Does Day Light Savings and the winter blues have you feeling a little foggy headed and sleep deprived? The struggle is real. In fact, it’s so real, that according to the Division of Sleep Medicine at the Harvard Medical School, the negative effects of sleep deprivation are so great that people who are drunk outperform those lacking sleep. Oh my!
So what exactly is sleep deprivation? Sleep deprivation is the condition of not having enough deep sleep or restorative sleep for the brain. A chronic sleep-restricted state can cause fatigue, daytime sleepiness, clumsiness and weight loss or weight gain.

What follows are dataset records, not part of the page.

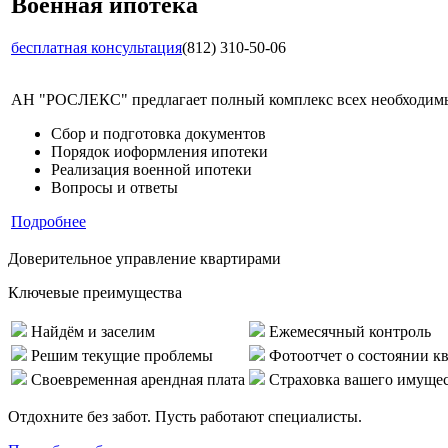
Военная ипотека
бесплатная консультация
(812) 310-50-06
АН "РОСЛЕКС" предлагает полный комплекс всех необходимых
Сбор и подготовка документов
Порядок иоформления ипотеки
Реализация военной ипотеки
Вопросы и ответы
Подробнее
Доверительное управление квартирами
Ключевые преимущества
Найдём и заселим
Ежемесячный контроль
Решим текущие проблемы
Фотоотчет о состоянии к
Своевременная арендная плата
Страховка вашего имуще
Отдохните без забот. Пусть работают специалисты.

It adversely affects the brain and cognitive function.
Why should we care about sleep? Is it really that important? All stages of sleep are vitally important. Here are a few reasons why our body needs and loves sleep so much; our brain waves slow down, breathing regulates, our body temperature drops, blood pressure drops, muscles relax, tissue grows and repairs, the brain is cleansed, energy is restored, and hormones are released.
How much sleep do we really need? Sleep needs vary over time; patterns and characteristics change with the Life Cycle but the average adult, 18 years and older, needs 7-9 hours. Infants need 12-18 hours, young children need 10-14 hours and teens need approximately 8-10 hours. Ok, so why aren’t American’s getting enough sleep? We work longer hours than ever before, including excessive travel and increased demands. We have around-the-clock technological connections (thanks to wifi, laptops and smart phones). We deal with job security stressors, multiple jobs and have limited time available to sleep due to competing work/life responsibilities. Lifestyle choices such as alcohol, nicotine and caffeine can definitely affect our sleep patterns. And, environmental disruptions such as noise, kids, animals, weather and daylight savings can take a toll as well.
What are the negative effects on the body and mind when we don’t get enough sleep? We experience decreased mental functionality and performance and have an increased amount of stress on the heart and other organs. Moodiness kicks in (and that’s never a good thing). We experience impaired reaction time, decreased motivation, lower energy levels, and our physical appearance suffers. Our hormones get out of whack and we experience appetite and body weight fluctuations as well as our immune system takes a hit, and illness and disease set in.
Can we get out of sleep debt and overcome sleep deprivation? The answer is YES, thank goodness. BUT… think of sleep like a credit card, the more you go into debt, the more sleep it will take to get out of debt. Sleep can only be repaid with SLEEP!
Here are some simple ways to improve your sleep hygiene; maintain a regular sleep and wake time schedule (even on the weekends), establish a relaxing bedtime routine, eliminate technology disruptions, create a dark, quiet, comfortable and cool sleeping environment, sleep on a comfortable mattress and pillow, exercise daily and eat healthy, finish eating 2-3 hours before going to bed and avoid eating foods that are spicy or high in fat, avoid caffeine, nicotine and alcohol before bed, avoid napping times that might disrupt your bedtime sleep pattern and take naps when needed or when your sleep debt is adding up!!